Lynch Syndrome Subtypes

Colorectal cancer is a significant global health concern, accounting for a substantial number of cancer-related deaths. Lynch syndrome (LS), previously known as Hereditary nonpolyposis colorectal cancer (HNPCC), is the most common hereditary form of colorectal cancer, contributing to a significant proportion of familial cases. LS is associated with germline mutations in DNA mismatch repair (MMR) genes, resulting in a higher risk of developing colorectal cancer at an early age.

While it is generally understood that the risk of colorectal cancer is higher in individuals with Lynch syndrome, the likelihood still varies depending on the subtype that the individual is diagnosed with. This article provides an overview of the subtypes of LS based on the underlying genetic mutations, highlighting their distinct clinical features, management strategies and implications for genetic counseling.

LS cases linked to mutations in the MSH2 gene account for approximately 40-50% of all HNPCC cases. Patients with MSH2 mutations tend to have an increased risk of developing colorectal cancer, as well as extracolonic malignancies such as endometrial, ovarian, gastric, and urinary tract cancers.

MSH2-related LS is typically characterized by an earlier age of onset compared to sporadic colorectal cancer, emphasizing the importance of early surveillance and regular screening for affected individuals and their at-risk family members.

Mutations in the MLH1 gene constitute approximately 30% of LS cases. Individuals with MLH1 mutations have a higher risk of developing colorectal cancer, particularly involving the proximal colon. This subtype is also associated with an increased risk of endometrial and ovarian cancers.

LS cases associated with MSH6 gene mutations comprise approximately 10-20% of all LS cases. MSH6 mutations tend to be associated with a milder phenotype, characterized by a later age of colorectal cancer onset and a lower cumulative risk of developing CRC compared to other LS subtypes.
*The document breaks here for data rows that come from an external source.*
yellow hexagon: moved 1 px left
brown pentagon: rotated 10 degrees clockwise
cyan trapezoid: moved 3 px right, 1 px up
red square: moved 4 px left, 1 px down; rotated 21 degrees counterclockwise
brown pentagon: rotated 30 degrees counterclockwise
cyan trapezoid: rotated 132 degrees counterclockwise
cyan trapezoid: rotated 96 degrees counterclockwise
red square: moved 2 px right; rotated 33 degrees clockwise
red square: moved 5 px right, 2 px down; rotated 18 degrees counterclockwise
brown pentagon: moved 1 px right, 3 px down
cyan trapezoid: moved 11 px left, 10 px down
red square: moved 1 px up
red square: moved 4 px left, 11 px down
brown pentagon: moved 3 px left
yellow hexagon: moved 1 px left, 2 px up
However, the risk of extracolonic cancers, particularly endometrial and ovarian cancers, remains significant.

Mutations in the PMS2 gene account for a small proportion (2-5%) of LS cases. PMS2-related LS is associated with a relatively lower risk of colorectal cancer compared to other subtypes. However, individuals with PMS2 mutations have an increased risk of developing extracolonic malignancies, particularly endometrial and ovarian cancers.
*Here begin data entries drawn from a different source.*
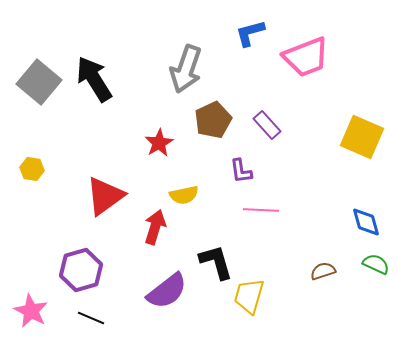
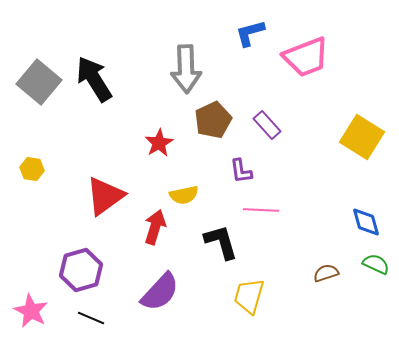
gray arrow: rotated 21 degrees counterclockwise
yellow square: rotated 9 degrees clockwise
black L-shape: moved 5 px right, 20 px up
brown semicircle: moved 3 px right, 2 px down
purple semicircle: moved 7 px left, 1 px down; rotated 9 degrees counterclockwise
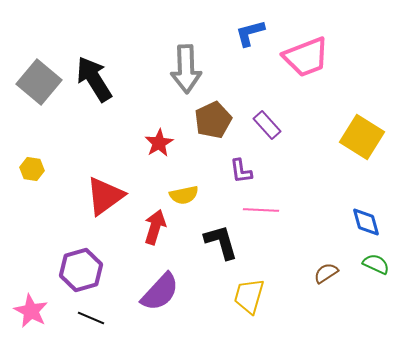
brown semicircle: rotated 15 degrees counterclockwise
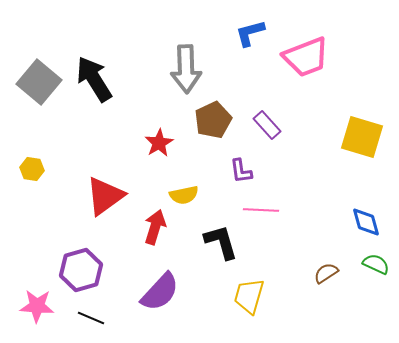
yellow square: rotated 15 degrees counterclockwise
pink star: moved 6 px right, 5 px up; rotated 24 degrees counterclockwise
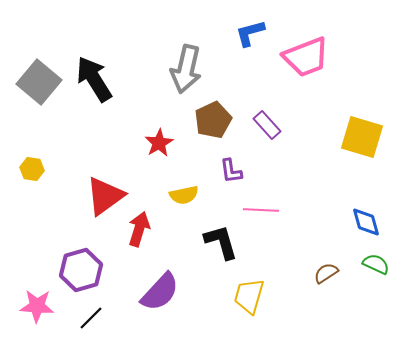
gray arrow: rotated 15 degrees clockwise
purple L-shape: moved 10 px left
red arrow: moved 16 px left, 2 px down
black line: rotated 68 degrees counterclockwise
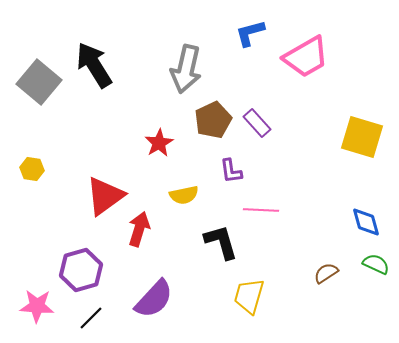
pink trapezoid: rotated 9 degrees counterclockwise
black arrow: moved 14 px up
purple rectangle: moved 10 px left, 2 px up
purple semicircle: moved 6 px left, 7 px down
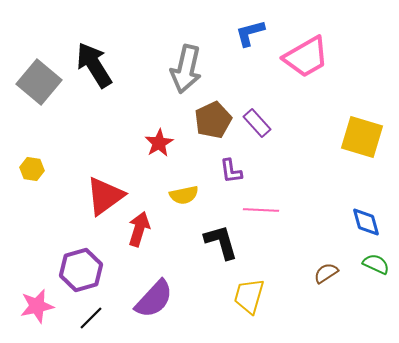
pink star: rotated 16 degrees counterclockwise
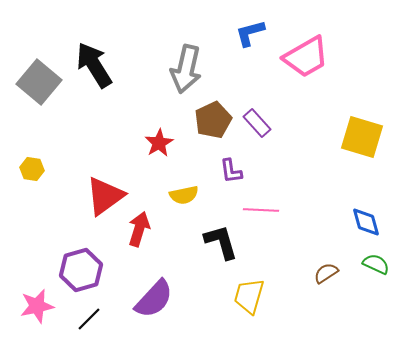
black line: moved 2 px left, 1 px down
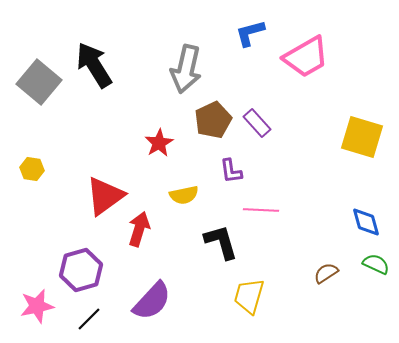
purple semicircle: moved 2 px left, 2 px down
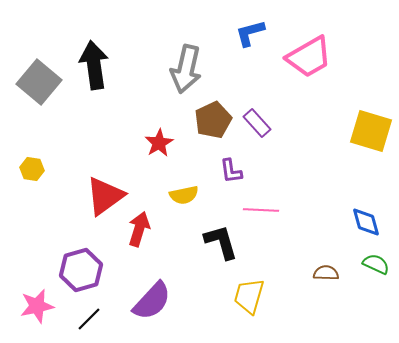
pink trapezoid: moved 3 px right
black arrow: rotated 24 degrees clockwise
yellow square: moved 9 px right, 6 px up
brown semicircle: rotated 35 degrees clockwise
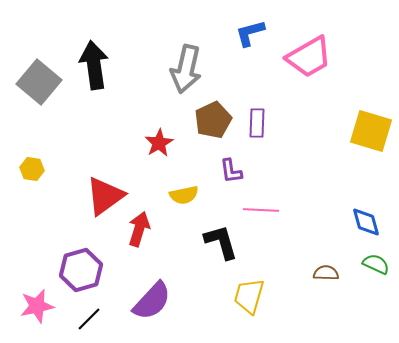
purple rectangle: rotated 44 degrees clockwise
Molecular testing and genetic counseling are vital for accurate diagnosis, appropriate surveillance, and personalized management of individuals with PMS2-related LS.

Germline mutations in the EPCAM gene, which leads to the epigenetic silencing of the neighboring MSH2 gene, are responsible for a small subset of LS cases. Individuals with EPCAM mutations show a high lifetime risk of colorectal cancer, similar to MSH2 mutation carriers.
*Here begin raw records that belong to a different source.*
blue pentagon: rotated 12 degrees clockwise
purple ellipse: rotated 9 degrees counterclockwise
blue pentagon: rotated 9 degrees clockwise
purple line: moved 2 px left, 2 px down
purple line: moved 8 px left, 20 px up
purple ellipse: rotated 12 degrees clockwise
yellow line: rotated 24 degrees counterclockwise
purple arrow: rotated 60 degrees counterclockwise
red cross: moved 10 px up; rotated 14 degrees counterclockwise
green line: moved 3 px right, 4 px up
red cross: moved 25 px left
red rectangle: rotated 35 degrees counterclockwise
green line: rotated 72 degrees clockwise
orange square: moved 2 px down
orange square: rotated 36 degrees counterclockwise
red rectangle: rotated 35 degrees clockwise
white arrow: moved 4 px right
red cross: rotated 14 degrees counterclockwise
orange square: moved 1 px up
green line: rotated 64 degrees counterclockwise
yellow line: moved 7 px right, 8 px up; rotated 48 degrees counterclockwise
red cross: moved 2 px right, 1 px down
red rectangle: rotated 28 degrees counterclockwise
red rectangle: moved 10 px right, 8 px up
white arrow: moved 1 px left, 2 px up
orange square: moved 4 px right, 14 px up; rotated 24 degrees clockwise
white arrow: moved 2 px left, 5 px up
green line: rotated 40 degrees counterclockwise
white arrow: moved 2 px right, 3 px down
Genetic testing strategies, including deletion analysis and methylation-specific polymerase chain reaction (PCR), are necessary to identify EPCAM-related LS cases. Prophylactic surgeries and regular surveillance are recommended to manage the increased cancer risks associated with this subtype.

Understanding the subtypes of LS is essential for accurate diagnosis, risk assessment, and appropriate management of affected individuals and their families. Identification of specific genetic mutations associated with LS subtypes helps tailor personalized surveillance programs, guide surgical interventions, and inform genetic counseling.

As described, many of the LS subtypes predisposes an individual not only to colorectal cancer, but also various other cancers including gynecologic cancers in women. The compounded risk of multiple cancers means that collaboration between healthcare providers, geneticists, and genetic counselors is crucial in providing comprehensive care to individuals with LS and their families, aiming to reduce the burden of colorectal cancer and associated malignancies.